> [TASK STATEMENT]: Collect from the data below each line with "Comisión".
=== Begin Enclosure ===
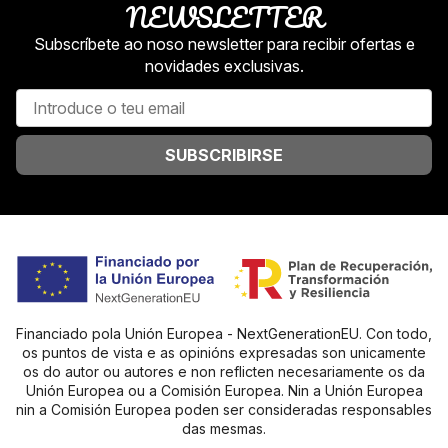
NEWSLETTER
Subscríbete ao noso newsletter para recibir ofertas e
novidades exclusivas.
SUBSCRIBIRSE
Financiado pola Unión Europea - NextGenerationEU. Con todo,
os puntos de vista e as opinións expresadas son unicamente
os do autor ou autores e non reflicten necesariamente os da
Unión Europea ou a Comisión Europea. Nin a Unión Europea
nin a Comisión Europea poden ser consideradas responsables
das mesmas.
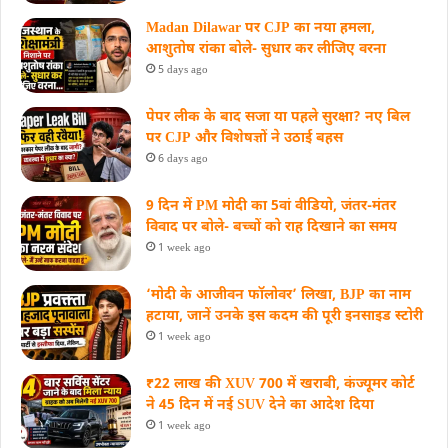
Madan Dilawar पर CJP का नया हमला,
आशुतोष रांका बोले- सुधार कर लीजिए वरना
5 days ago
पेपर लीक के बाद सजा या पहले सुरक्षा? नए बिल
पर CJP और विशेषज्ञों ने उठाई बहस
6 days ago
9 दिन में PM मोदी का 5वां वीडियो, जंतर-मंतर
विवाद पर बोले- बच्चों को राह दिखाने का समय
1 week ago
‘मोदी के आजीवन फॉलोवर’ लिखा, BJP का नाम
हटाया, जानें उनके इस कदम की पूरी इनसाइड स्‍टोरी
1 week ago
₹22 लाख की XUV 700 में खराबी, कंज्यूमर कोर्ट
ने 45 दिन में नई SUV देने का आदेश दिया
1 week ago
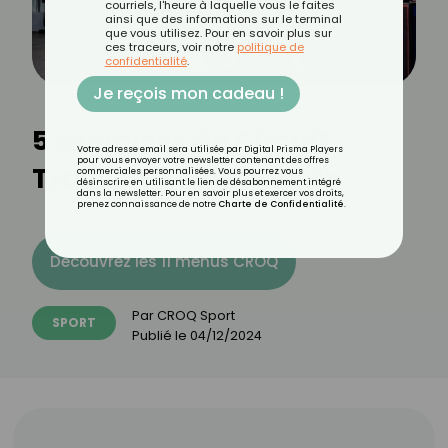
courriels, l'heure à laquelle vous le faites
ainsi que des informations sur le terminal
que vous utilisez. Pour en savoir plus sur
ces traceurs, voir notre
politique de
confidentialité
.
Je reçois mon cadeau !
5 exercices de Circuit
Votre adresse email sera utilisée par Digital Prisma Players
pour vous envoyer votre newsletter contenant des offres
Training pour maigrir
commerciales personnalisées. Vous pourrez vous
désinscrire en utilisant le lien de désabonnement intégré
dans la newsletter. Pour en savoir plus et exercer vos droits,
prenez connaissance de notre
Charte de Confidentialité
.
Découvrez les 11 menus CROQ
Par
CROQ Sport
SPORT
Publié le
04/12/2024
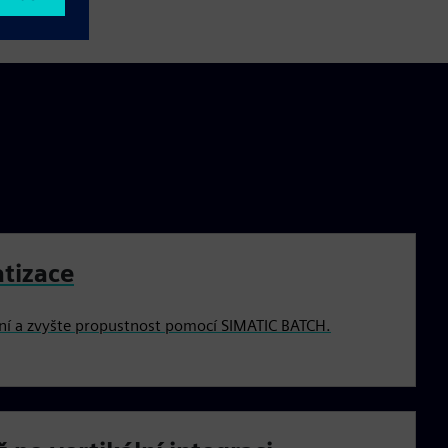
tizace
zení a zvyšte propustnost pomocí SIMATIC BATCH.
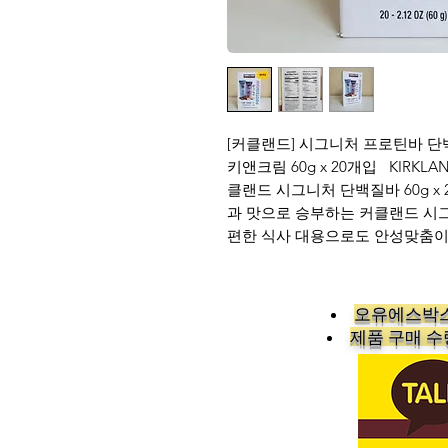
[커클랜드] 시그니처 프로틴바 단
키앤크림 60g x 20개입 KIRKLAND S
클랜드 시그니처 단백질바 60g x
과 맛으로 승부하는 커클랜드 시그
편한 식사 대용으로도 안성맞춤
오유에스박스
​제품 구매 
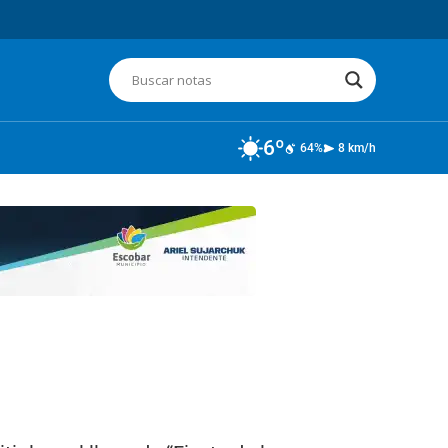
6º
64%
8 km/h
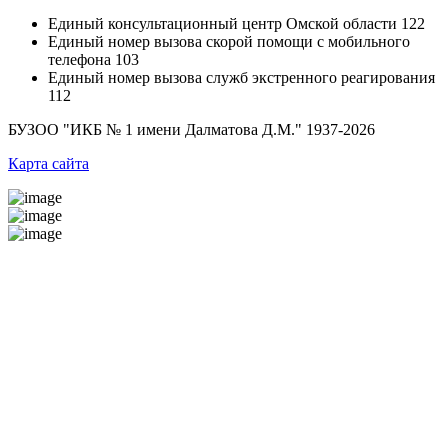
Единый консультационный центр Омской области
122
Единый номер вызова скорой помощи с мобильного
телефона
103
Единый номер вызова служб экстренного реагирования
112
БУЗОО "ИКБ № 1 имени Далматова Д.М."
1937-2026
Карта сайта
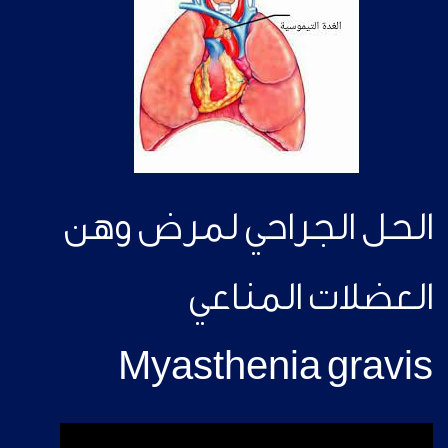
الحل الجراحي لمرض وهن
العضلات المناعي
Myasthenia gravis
=== End Enclosure ===
> [ANSWER TO THIS PROBLEM]:
Unión Europea ou a Comisión Europea. Nin a Unión Europea
nin a Comisión Europea poden ser consideradas responsables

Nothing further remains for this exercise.